What to work on: Each and every line of the data must appear exactly as given.

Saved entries
* * * * *

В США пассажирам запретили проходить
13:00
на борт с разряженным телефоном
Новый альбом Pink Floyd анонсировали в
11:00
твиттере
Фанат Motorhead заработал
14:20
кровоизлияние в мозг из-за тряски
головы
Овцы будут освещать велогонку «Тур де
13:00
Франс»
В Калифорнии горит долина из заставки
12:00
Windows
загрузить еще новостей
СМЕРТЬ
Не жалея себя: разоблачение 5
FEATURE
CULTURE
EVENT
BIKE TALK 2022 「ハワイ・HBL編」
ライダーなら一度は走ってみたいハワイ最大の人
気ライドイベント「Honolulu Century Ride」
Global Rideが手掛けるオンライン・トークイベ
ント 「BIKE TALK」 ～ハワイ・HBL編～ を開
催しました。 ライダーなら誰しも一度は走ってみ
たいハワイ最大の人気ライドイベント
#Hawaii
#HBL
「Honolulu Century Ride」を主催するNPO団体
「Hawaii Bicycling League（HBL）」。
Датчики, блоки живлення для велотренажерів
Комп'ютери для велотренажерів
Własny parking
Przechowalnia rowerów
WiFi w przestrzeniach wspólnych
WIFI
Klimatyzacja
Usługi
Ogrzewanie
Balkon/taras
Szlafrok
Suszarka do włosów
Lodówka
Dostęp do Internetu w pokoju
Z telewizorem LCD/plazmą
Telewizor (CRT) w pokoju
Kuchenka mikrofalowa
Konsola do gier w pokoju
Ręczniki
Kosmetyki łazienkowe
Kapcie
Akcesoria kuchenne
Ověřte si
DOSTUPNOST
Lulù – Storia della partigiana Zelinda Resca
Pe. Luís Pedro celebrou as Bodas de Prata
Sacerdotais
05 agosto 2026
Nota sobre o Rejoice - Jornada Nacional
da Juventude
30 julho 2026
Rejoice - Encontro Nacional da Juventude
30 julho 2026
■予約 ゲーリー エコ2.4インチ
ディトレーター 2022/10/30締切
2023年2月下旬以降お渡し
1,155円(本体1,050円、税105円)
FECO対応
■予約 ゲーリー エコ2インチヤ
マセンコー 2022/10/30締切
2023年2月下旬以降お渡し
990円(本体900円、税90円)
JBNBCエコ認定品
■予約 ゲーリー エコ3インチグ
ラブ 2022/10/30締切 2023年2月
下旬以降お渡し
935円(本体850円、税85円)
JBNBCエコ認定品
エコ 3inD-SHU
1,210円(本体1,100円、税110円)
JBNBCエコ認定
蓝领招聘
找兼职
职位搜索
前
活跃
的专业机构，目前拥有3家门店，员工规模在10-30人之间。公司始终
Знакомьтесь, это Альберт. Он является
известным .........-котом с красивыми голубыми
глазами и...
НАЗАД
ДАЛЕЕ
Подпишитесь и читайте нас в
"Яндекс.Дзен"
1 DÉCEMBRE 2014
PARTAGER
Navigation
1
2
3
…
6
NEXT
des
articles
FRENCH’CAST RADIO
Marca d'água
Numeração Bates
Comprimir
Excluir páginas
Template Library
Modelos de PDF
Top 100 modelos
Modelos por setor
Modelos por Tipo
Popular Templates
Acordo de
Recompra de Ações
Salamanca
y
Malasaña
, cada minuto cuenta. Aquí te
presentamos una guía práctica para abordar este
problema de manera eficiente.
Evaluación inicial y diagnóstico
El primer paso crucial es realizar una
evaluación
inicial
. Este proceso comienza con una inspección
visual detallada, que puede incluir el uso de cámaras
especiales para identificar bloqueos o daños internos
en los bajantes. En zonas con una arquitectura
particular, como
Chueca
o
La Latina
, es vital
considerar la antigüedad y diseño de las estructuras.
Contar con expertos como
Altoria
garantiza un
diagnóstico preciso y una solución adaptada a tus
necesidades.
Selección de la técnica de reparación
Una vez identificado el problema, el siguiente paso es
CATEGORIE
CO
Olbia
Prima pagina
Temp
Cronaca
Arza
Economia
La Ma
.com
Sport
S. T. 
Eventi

* * * * *

Task answer:
В США пассажирам запретили проходить
13:00
на борт с разряженным телефоном
Новый альбом Pink Floyd анонсировали в
11:00
твиттере
Фанат Motorhead заработал
14:20
кровоизлияние в мозг из-за тряски
головы
Овцы будут освещать велогонку «Тур де
13:00
Франс»
В Калифорнии горит долина из заставки
12:00
Windows
загрузить еще новостей
СМЕРТЬ
Не жалея себя: разоблачение 5
FEATURE
CULTURE
EVENT
BIKE TALK 2022 「ハワイ・HBL編」
ライダーなら一度は走ってみたいハワイ最大の人
気ライドイベント「Honolulu Century Ride」
Global Rideが手掛けるオンライン・トークイベ
ント 「BIKE TALK」 ～ハワイ・HBL編～ を開
催しました。 ライダーなら誰しも一度は走ってみ
たいハワイ最大の人気ライドイベント
#Hawaii
#HBL
「Honolulu Century Ride」を主催するNPO団体
「Hawaii Bicycling League（HBL）」。
Датчики, блоки живлення для велотренажерів
Комп'ютери для велотренажерів
Własny parking
Przechowalnia rowerów
WiFi w przestrzeniach wspólnych
WIFI
Klimatyzacja
Usługi
Ogrzewanie
Balkon/taras
Szlafrok
Suszarka do włosów
Lodówka
Dostęp do Internetu w pokoju
Z telewizorem LCD/plazmą
Telewizor (CRT) w pokoju
Kuchenka mikrofalowa
Konsola do gier w pokoju
Ręczniki
Kosmetyki łazienkowe
Kapcie
Akcesoria kuchenne
Ověřte si
DOSTUPNOST
Lulù – Storia della partigiana Zelinda Resca
Pe. Luís Pedro celebrou as Bodas de Prata
Sacerdotais
05 agosto 2026
Nota sobre o Rejoice - Jornada Nacional
da Juventude
30 julho 2026
Rejoice - Encontro Nacional da Juventude
30 julho 2026
■予約 ゲーリー エコ2.4インチ
ディトレーター 2022/10/30締切
2023年2月下旬以降お渡し
1,155円(本体1,050円、税105円)
FECO対応
■予約 ゲーリー エコ2インチヤ
マセンコー 2022/10/30締切
2023年2月下旬以降お渡し
990円(本体900円、税90円)
JBNBCエコ認定品
■予約 ゲーリー エコ3インチグ
ラブ 2022/10/30締切 2023年2月
下旬以降お渡し
935円(本体850円、税85円)
JBNBCエコ認定品
エコ 3inD-SHU
1,210円(本体1,100円、税110円)
JBNBCエコ認定
蓝领招聘
找兼职
职位搜索
前
活跃
的专业机构，目前拥有3家门店，员工规模在10-30人之间。公司始终
Знакомьтесь, это Альберт. Он является
известным .........-котом с красивыми голубыми
глазами и...
НАЗАД
ДАЛЕЕ
Подпишитесь и читайте нас в
"Яндекс.Дзен"
1 DÉCEMBRE 2014
PARTAGER
Navigation
1
2
3
…
6
NEXT
des
articles
FRENCH’CAST RADIO
Marca d'água
Numeração Bates
Comprimir
Excluir páginas
Template Library
Modelos de PDF
Top 100 modelos
Modelos por setor
Modelos por Tipo
Popular Templates
Acordo de
Recompra de Ações
Salamanca
y
Malasaña
, cada minuto cuenta. Aquí te
presentamos una guía práctica para abordar este
problema de manera eficiente.
Evaluación inicial y diagnóstico
El primer paso crucial es realizar una
evaluación
inicial
. Este proceso comienza con una inspección
visual detallada, que puede incluir el uso de cámaras
especiales para identificar bloqueos o daños internos
en los bajantes. En zonas con una arquitectura
particular, como
Chueca
o
La Latina
, es vital
considerar la antigüedad y diseño de las estructuras.
Contar con expertos como
Altoria
garantiza un
diagnóstico preciso y una solución adaptada a tus
necesidades.
Selección de la técnica de reparación
Una vez identificado el problema, el siguiente paso es
CATEGORIE
CO
Olbia
Prima pagina
Temp
Cronaca
Arza
Economia
La Ma
.com
Sport
S. T. 
Eventi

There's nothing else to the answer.